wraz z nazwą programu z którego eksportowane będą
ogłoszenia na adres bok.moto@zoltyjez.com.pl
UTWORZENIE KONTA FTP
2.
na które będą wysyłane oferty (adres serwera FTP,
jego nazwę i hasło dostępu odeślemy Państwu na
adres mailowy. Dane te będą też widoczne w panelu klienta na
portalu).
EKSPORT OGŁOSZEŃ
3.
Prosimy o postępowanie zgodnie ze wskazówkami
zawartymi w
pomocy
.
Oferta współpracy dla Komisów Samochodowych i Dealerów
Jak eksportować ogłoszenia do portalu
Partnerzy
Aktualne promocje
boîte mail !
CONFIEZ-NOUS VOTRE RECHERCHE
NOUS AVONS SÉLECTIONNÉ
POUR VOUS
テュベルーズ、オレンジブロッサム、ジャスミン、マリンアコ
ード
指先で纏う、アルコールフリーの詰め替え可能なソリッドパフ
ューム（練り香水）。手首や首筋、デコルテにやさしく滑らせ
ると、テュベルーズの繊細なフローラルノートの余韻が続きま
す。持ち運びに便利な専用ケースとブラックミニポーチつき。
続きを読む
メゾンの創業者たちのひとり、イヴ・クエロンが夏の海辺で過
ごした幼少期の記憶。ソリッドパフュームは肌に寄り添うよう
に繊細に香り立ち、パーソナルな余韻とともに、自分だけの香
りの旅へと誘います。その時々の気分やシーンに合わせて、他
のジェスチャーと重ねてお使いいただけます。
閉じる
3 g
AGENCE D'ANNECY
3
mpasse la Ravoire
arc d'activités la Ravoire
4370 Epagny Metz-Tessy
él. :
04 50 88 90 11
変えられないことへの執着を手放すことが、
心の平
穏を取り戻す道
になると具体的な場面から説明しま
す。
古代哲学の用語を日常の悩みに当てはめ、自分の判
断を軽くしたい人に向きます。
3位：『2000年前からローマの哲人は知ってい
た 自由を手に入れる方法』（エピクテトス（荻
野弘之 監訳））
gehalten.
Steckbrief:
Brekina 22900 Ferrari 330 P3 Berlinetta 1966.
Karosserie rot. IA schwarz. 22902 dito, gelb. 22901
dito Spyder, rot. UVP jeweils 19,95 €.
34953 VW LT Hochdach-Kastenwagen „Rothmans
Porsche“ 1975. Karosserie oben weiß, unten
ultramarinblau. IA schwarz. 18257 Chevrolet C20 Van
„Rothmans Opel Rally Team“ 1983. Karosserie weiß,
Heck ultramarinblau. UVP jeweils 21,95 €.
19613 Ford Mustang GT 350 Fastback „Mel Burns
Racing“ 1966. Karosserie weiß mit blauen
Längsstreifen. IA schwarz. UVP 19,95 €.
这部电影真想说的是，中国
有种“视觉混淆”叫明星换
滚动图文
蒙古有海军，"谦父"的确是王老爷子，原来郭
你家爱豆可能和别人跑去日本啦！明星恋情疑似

══════

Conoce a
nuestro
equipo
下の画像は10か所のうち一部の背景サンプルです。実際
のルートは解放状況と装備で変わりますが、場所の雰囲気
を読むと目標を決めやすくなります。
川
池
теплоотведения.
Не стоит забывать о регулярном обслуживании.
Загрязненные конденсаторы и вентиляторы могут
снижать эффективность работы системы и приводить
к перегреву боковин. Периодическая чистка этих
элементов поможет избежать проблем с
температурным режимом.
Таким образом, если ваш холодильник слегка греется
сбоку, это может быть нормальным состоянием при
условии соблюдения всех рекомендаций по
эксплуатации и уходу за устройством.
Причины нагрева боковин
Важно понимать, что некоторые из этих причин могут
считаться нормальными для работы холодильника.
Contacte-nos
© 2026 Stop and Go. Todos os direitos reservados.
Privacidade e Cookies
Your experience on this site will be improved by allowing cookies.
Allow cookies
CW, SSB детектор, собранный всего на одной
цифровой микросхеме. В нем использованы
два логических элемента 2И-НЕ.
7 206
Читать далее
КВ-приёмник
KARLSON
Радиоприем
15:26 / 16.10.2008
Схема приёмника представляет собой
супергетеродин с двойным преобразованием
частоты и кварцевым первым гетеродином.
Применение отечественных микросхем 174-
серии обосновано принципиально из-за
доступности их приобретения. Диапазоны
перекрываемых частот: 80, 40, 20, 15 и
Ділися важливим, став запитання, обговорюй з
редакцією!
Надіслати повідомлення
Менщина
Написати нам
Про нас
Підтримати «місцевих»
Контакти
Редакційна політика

══════

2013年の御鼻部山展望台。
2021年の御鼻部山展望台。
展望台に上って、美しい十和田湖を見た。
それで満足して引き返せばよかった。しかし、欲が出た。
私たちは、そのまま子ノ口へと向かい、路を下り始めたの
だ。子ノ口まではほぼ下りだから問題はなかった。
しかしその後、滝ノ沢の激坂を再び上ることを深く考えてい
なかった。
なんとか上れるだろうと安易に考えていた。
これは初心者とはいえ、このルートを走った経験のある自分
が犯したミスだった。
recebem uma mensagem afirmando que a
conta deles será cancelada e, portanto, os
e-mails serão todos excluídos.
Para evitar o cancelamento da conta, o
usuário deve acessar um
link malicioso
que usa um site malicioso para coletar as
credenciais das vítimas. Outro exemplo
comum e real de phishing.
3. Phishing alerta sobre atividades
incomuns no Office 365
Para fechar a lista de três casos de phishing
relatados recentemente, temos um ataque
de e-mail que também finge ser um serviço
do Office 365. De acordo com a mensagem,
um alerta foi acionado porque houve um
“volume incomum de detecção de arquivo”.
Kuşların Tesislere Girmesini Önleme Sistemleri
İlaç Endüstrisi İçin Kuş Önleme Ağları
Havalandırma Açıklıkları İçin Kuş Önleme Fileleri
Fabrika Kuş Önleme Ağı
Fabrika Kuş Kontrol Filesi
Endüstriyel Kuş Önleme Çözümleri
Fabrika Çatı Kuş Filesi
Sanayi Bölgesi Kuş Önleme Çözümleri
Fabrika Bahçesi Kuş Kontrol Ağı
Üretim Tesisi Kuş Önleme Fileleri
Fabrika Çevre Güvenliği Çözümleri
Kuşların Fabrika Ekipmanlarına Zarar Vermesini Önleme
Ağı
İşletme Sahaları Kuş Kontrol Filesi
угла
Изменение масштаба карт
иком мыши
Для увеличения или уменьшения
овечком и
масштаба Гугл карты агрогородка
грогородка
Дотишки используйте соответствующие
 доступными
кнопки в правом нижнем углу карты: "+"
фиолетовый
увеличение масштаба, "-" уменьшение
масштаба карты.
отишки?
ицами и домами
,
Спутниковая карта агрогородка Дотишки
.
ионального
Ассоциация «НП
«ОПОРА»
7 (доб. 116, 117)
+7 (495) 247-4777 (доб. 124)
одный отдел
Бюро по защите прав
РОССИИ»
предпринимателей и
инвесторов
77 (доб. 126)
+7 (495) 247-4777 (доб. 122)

══════

Action item —
How many lines of the data include the word "этих"? Reply with the number and nothing else.

Your solution —
2